Die Befehlsstelle der Großbatterie Vill (3/3)

AutorIn: Barbara Pöll und Pascale Brandstätter

Am heutigen Titelbild posieren vier Männer des Reichsarbeitsdienstes (RAD) vor einer 8,8 cm Flak 37, die vor dem Befehlsbunker der Großbatterie Vill aufgestellt wurde. Im Hintergrund ist der südwestliche Eingang zum betonierten Unterstand sowie die Nordkette zu sehen. Am Erdkampfschild sind sogenannte Abschussmarkierungen angebracht.
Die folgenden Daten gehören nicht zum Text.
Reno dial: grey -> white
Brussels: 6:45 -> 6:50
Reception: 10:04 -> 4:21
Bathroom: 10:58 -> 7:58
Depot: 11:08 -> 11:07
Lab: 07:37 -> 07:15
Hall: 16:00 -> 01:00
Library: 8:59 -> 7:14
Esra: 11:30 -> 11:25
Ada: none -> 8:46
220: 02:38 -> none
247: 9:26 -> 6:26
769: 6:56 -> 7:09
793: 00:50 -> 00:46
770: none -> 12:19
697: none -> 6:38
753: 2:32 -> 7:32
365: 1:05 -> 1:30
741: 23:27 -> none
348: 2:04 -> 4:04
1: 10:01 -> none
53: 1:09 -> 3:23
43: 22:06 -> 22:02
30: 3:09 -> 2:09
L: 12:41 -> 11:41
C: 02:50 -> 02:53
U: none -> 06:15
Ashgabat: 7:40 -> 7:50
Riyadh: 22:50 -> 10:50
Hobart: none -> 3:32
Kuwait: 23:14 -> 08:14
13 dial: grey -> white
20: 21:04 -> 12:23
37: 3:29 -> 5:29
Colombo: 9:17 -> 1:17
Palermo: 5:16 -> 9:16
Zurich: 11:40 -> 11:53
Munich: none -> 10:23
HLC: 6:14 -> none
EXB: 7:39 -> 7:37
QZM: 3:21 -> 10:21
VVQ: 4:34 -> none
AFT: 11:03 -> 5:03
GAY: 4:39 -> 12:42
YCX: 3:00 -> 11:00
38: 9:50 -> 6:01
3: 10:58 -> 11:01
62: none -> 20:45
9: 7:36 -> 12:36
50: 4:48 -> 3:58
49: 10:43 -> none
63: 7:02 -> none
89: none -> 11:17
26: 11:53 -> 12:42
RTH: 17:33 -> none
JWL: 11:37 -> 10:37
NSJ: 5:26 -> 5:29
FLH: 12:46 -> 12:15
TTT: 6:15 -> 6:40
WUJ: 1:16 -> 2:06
Die beiden Panzer sowie die Daten 15.12. und 19.12 1943 dürften sich auf die beiden Dezemberangriffe der 15th USAAF auf Innsbruck beziehen, als mehrere Flugzeuge von der Innsbrucker Flak abgeschossen wurden. Die Fotografie wurde von Bernhard Müller (2. von rechts) aus Unterfranken während seines RAD-Einsatzes bei der Batterie 1./577 (RAD 6./330) zwischen März und Juni 1944 aufgenommen (Quelle: Privatsammlung Müller. Vielen Dank für die Überlassung des historischen Fotos).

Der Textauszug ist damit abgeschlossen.